The Longhorn Ballroom opened in 1950 as a dance hall and hosted stars of different music genres. It has a notorious past involving illicit activities, according to a Texas Monthly article. They observe,
“Dallas’s Longhorn Ballroom opened in 1950 as Bob Wills’ Ranch House, a showcase for the king of western swing. For the next six decades, the Old West–themed dance hall presented the biggest stars of blues and country, and steadily widened its embrace to take in giants of jazz, rock, R&B, punk, and Tejano, earning a reputation as one of Texas’s most storied music venues.

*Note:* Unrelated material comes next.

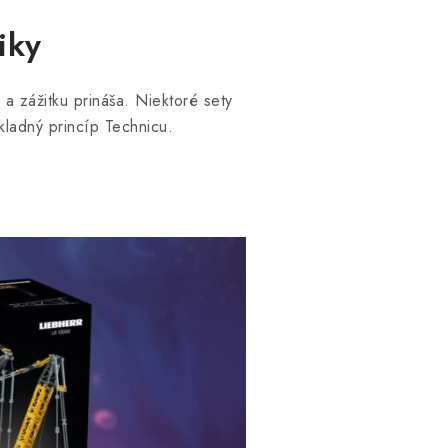
iky
 a zážitku prináša. Niektoré sety
kladný princíp Technicu.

The Longhorn’s quaint ranch aesthetic belies a reputation dotted with illicit activity. Jack Ruby, who owned the place for a while before he went on to shoot Lee Harvey Oswald, may have been mobbed up. A classic 1978 photo depicts a moment when the Sex Pistols and Merle Haggard shared the roadside marquee, foreshadowing the infamous night when Sid Vicious bled onstage.”
The historic Longhorn Ballroom has a notorious past, but new owner Edwin Cabaniss invested $10 million to revive it. Cabaniss and his team have a track record of success in music venue management, according to an NBCDFW article. They say,
“New owner Edwin Cabaniss also brought life to the Kessler Theater in Oak Cliff and a Houston music venue.
City records show Cabaniss and his investors are spending $10 million on the Longhorn Ballroom after past efforts failed.
“It’s been a history of financial ruin, suicide, nervous breakdown, so we went in eyes wide open,” Cabaniss said. “I wouldn’t do this if I didn’t have a team. We’re 13 years in with Kessler Presents. We’ve got a well-oiled machine. We have 3,000 shows under our belt.””
The historic Longhorn Ballroom has a notorious past, but new owner Edwin Cabaniss invested $10 million to revive it. Cabaniss and his team have a track record of success in music venue management.